## What this task involves
Check each line of the entries below for the word "Where", and copy the lines that have it.

Collected data
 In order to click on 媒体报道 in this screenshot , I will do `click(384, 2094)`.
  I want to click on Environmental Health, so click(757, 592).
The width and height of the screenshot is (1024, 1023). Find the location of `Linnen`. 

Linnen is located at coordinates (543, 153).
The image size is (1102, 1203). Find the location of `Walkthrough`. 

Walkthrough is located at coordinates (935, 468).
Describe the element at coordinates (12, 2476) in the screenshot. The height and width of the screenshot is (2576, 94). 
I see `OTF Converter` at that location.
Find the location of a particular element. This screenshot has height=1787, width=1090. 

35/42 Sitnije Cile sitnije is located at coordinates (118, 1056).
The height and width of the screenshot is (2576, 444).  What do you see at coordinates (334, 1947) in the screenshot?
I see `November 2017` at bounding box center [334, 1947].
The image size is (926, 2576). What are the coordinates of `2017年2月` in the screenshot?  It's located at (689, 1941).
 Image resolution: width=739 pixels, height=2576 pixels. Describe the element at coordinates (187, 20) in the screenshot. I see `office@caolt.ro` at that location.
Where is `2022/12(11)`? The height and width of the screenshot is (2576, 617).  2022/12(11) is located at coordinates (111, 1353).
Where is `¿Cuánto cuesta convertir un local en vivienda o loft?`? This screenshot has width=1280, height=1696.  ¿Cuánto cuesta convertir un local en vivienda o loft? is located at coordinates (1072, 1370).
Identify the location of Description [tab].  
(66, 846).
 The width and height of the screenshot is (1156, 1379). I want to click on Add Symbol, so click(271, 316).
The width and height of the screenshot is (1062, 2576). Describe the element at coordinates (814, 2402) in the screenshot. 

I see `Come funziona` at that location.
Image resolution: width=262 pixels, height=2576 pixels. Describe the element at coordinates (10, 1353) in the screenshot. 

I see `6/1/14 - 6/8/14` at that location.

## Written answer
Where is `2022/12(11)`? The height and width of the screenshot is (2576, 617).  2022/12(11) is located at coordinates (111, 1353).
Where is `¿Cuánto cuesta convertir un local en vivienda o loft?`? This screenshot has width=1280, height=1696.  ¿Cuánto cuesta convertir un local en vivienda o loft? is located at coordinates (1072, 1370).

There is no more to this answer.